[Saved entries]

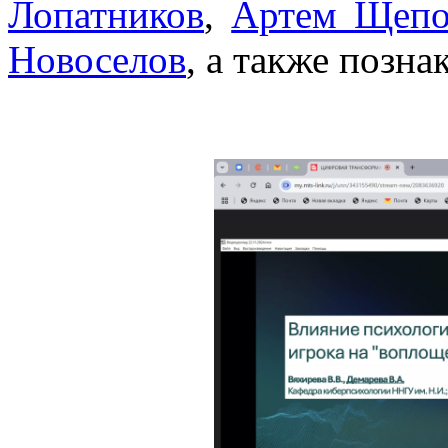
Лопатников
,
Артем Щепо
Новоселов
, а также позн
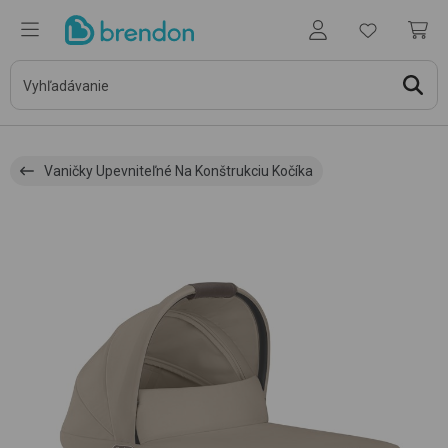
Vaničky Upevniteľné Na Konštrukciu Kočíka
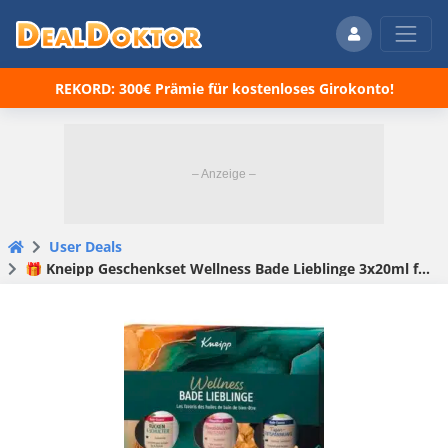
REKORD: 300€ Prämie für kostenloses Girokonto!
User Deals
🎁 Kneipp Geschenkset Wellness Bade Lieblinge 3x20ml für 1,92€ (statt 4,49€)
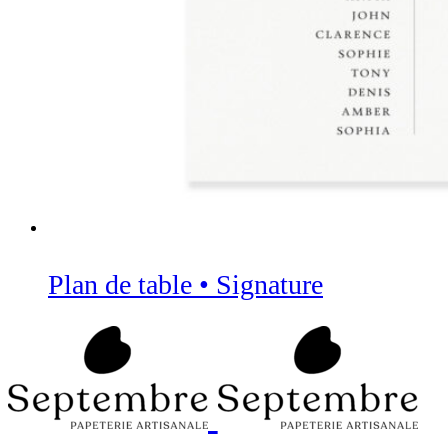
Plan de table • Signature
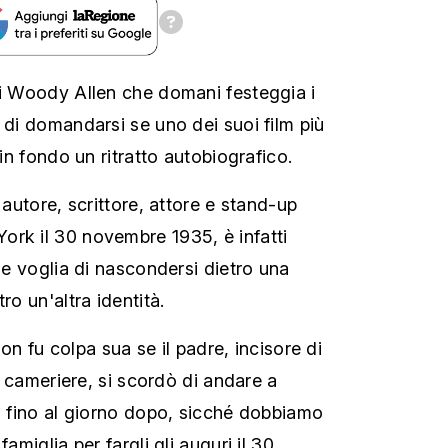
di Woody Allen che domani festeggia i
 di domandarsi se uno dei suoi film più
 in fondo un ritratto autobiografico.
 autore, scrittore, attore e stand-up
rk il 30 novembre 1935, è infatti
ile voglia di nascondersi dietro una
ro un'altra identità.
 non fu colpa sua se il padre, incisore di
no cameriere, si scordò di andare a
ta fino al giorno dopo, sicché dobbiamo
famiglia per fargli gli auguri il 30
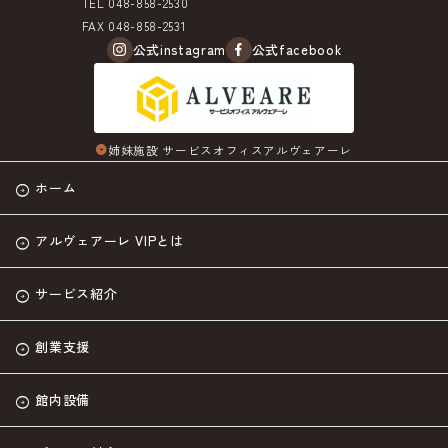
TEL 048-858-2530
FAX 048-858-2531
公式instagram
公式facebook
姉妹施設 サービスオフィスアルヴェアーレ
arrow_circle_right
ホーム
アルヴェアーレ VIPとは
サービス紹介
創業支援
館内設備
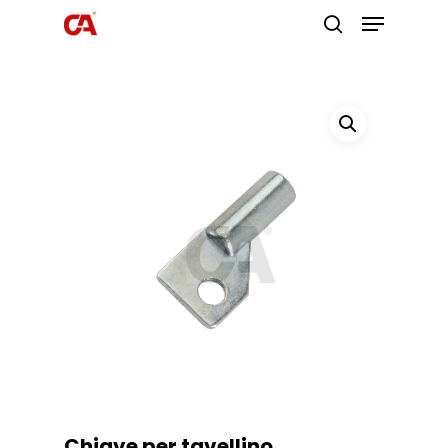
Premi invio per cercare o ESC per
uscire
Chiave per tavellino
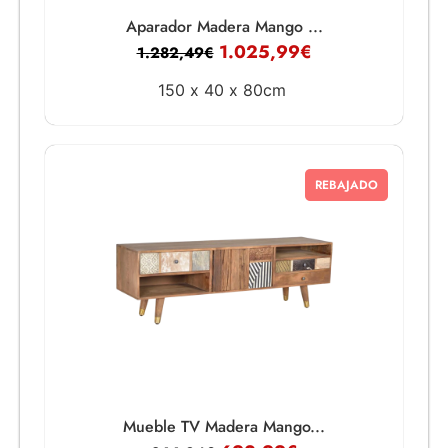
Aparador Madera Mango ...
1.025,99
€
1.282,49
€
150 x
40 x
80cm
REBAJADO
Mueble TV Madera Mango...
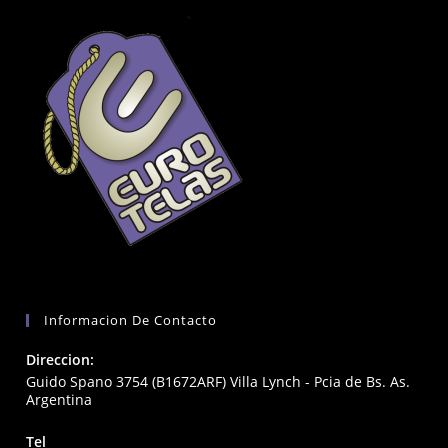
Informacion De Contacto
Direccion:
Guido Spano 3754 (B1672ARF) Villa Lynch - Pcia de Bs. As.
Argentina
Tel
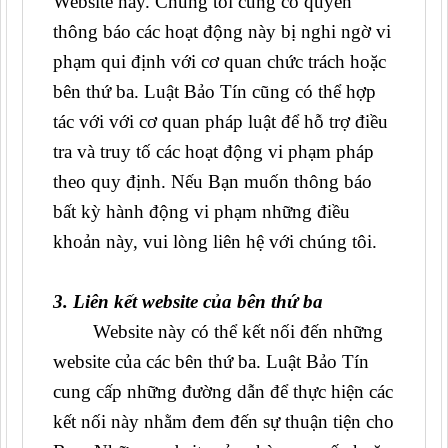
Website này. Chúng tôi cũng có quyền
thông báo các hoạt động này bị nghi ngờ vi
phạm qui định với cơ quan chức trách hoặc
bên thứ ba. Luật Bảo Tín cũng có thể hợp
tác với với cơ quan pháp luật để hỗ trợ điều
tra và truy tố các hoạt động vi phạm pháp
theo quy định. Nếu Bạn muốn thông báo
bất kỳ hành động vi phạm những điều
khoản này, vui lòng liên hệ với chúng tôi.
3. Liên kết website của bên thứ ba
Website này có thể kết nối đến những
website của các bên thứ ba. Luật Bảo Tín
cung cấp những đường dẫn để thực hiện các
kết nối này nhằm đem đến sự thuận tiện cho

» EXERCISE AIM
Return exactly the line that contains "bất kỳ hành động vi phạm những điều" and every line after it, through the last line of the records.

» TASK ANSWER
bất kỳ hành động vi phạm những điều
khoản này, vui lòng liên hệ với chúng tôi.
3. Liên kết website của bên thứ ba
Website này có thể kết nối đến những
website của các bên thứ ba. Luật Bảo Tín
cung cấp những đường dẫn để thực hiện các
kết nối này nhằm đem đến sự thuận tiện cho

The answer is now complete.